**** Data to use ****
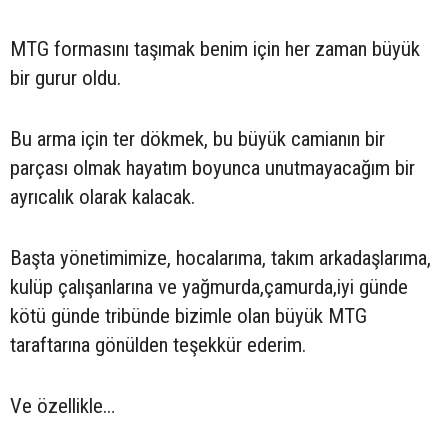
MTG formasını taşımak benim için her zaman büyük
bir gurur oldu.
Bu arma için ter dökmek, bu büyük camianın bir
parçası olmak hayatım boyunca unutmayacağım bir
ayrıcalık olarak kalacak.
Başta yönetimimize, hocalarıma, takım arkadaşlarıma,
kulüp çalışanlarına ve yağmurda,çamurda,iyi günde
kötü günde tribünde bizimle olan büyük MTG
taraftarına gönülden teşekkür ederim.
Ve özellikle…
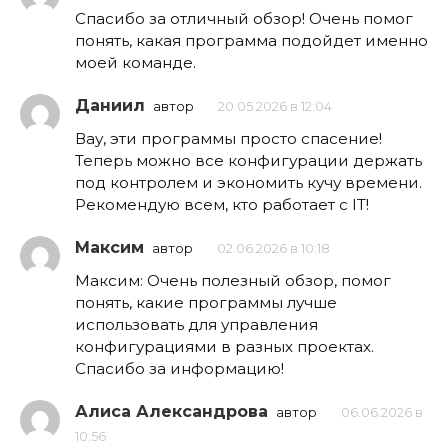
Спасибо за отличный обзор! Очень помог
понять, какая программа подойдет именно
моей команде.
Даниил
автор
20.05.2026 в 12:04
Вау, эти программы просто спасение!
Теперь можно все конфигурации держать
под контролем и экономить кучу времени.
Рекомендую всем, кто работает с IT!
Максим
автор
02.06.2026 в 10:18
Максим: Очень полезный обзор, помог
понять, какие программы лучше
использовать для управления
конфигурациями в разных проектах.
Спасибо за информацию!
Алиса Александрова
автор
06.06.2026 в
10:56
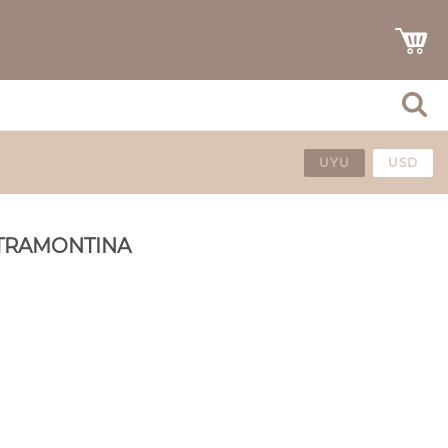
UYU
USD
 TRAMONTINA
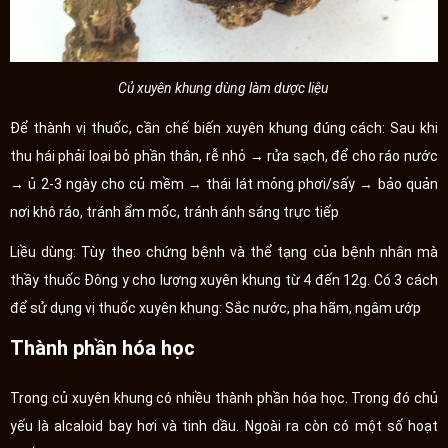
Củ xuyên khung dùng làm dược liệu
Để thành vị thuốc, cần chế biến xuyên khung đúng cách: Sau khi
thu hái phải loại bỏ phần thân, rễ nhỏ → rửa sạch, để cho ráo nước
→ ủ 2-3 ngày cho củ mềm → thái lát mỏng phơi/sấy → bảo quản
nơi khô ráo, tránh ẩm mốc, tránh ánh sáng trực tiếp
Liều dùng: Tùy theo chứng bệnh và thể tạng của bệnh nhân mà
thầy thuốc Đông y cho lượng xuyên khung từ 4 đến 12g. Có 3 cách
để sử dụng vị thuốc xuyên khung: Sắc nước, pha hãm, ngâm ướp
Thành phần hóa học
Trong củ xuyên khung có nhiều thành phần hóa học. Trong đó chủ
yếu là alcaloid bay hơi và tinh dầu. Ngoài ra còn có một số hoạt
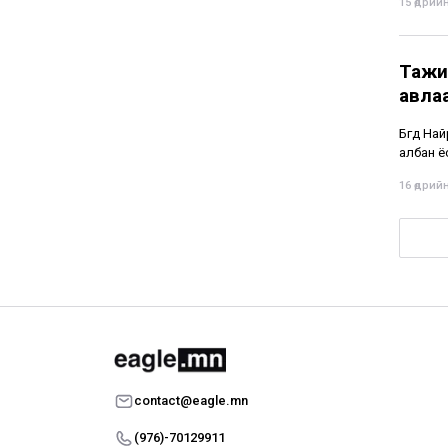
15 өдрийн
Тажи
авла
Бүгд На
албан ё
16 өдрийн
contact@eagle.mn
(976)-70129911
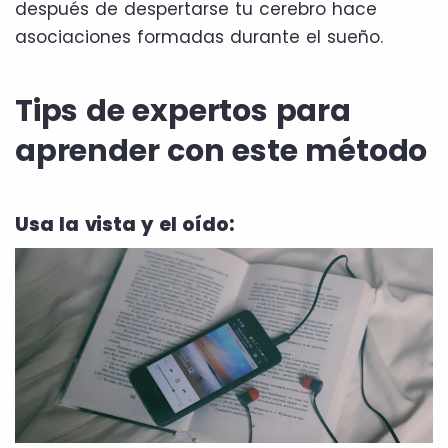
después de despertarse tu cerebro hace
asociaciones formadas durante el sueño.
Tips de expertos para
aprender con este método
Usa la vista y el oído:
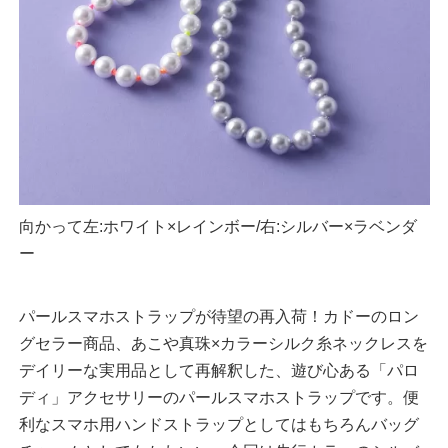
向かって左:ホワイト×レインボー/右:シルバー×ラベンダ
ー
パールスマホストラップが待望の再入荷！カドーのロン
グセラー商品、あこや真珠×カラーシルク糸ネックレスを
デイリーな実用品として再解釈した、遊び心ある「パロ
ディ」アクセサリーのパールスマホストラップです。便
利なスマホ用ハンドストラップとしてはもちろんバッグ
****
To do: Without copying the pictures, transcribe the entries exactly.

Reply:
MTG formasını taşımak benim için her zaman büyük
bir gurur oldu.
Bu arma için ter dökmek, bu büyük camianın bir
parçası olmak hayatım boyunca unutmayacağım bir
ayrıcalık olarak kalacak.
Başta yönetimimize, hocalarıma, takım arkadaşlarıma,
kulüp çalışanlarına ve yağmurda,çamurda,iyi günde
kötü günde tribünde bizimle olan büyük MTG
taraftarına gönülden teşekkür ederim.
Ve özellikle…
Спасибо за отличный обзор! Очень помог
понять, какая программа подойдет именно
моей команде.
Даниил
автор
20.05.2026 в 12:04
Вау, эти программы просто спасение!
Теперь можно все конфигурации держать
под контролем и экономить кучу времени.
Рекомендую всем, кто работает с IT!
Максим
автор
02.06.2026 в 10:18
Максим: Очень полезный обзор, помог
понять, какие программы лучше
использовать для управления
конфигурациями в разных проектах.
Спасибо за информацию!
Алиса Александрова
автор
06.06.2026 в
10:56
UYU
USD
 TRAMONTINA
Củ xuyên khung dùng làm dược liệu
Để thành vị thuốc, cần chế biến xuyên khung đúng cách: Sau khi
thu hái phải loại bỏ phần thân, rễ nhỏ → rửa sạch, để cho ráo nước
→ ủ 2-3 ngày cho củ mềm → thái lát mỏng phơi/sấy → bảo quản
nơi khô ráo, tránh ẩm mốc, tránh ánh sáng trực tiếp
Liều dùng: Tùy theo chứng bệnh và thể tạng của bệnh nhân mà
thầy thuốc Đông y cho lượng xuyên khung từ 4 đến 12g. Có 3 cách
để sử dụng vị thuốc xuyên khung: Sắc nước, pha hãm, ngâm ướp
Thành phần hóa học
Trong củ xuyên khung có nhiều thành phần hóa học. Trong đó chủ
yếu là alcaloid bay hơi và tinh dầu. Ngoài ra còn có một số hoạt
15 өдрийн
Тажи
авла
Бүгд На
албан ё
16 өдрийн
contact@eagle.mn
(976)-70129911
después de despertarse tu cerebro hace
asociaciones formadas durante el sueño.
Tips de expertos para
aprender con este método
Usa la vista y el oído:
向かって左:ホワイト×レインボー/右:シルバー×ラベンダ
ー
パールスマホストラップが待望の再入荷！カドーのロン
グセラー商品、あこや真珠×カラーシルク糸ネックレスを
デイリーな実用品として再解釈した、遊び心ある「パロ
ディ」アクセサリーのパールスマホストラップです。便
利なスマホ用ハンドストラップとしてはもちろんバッグ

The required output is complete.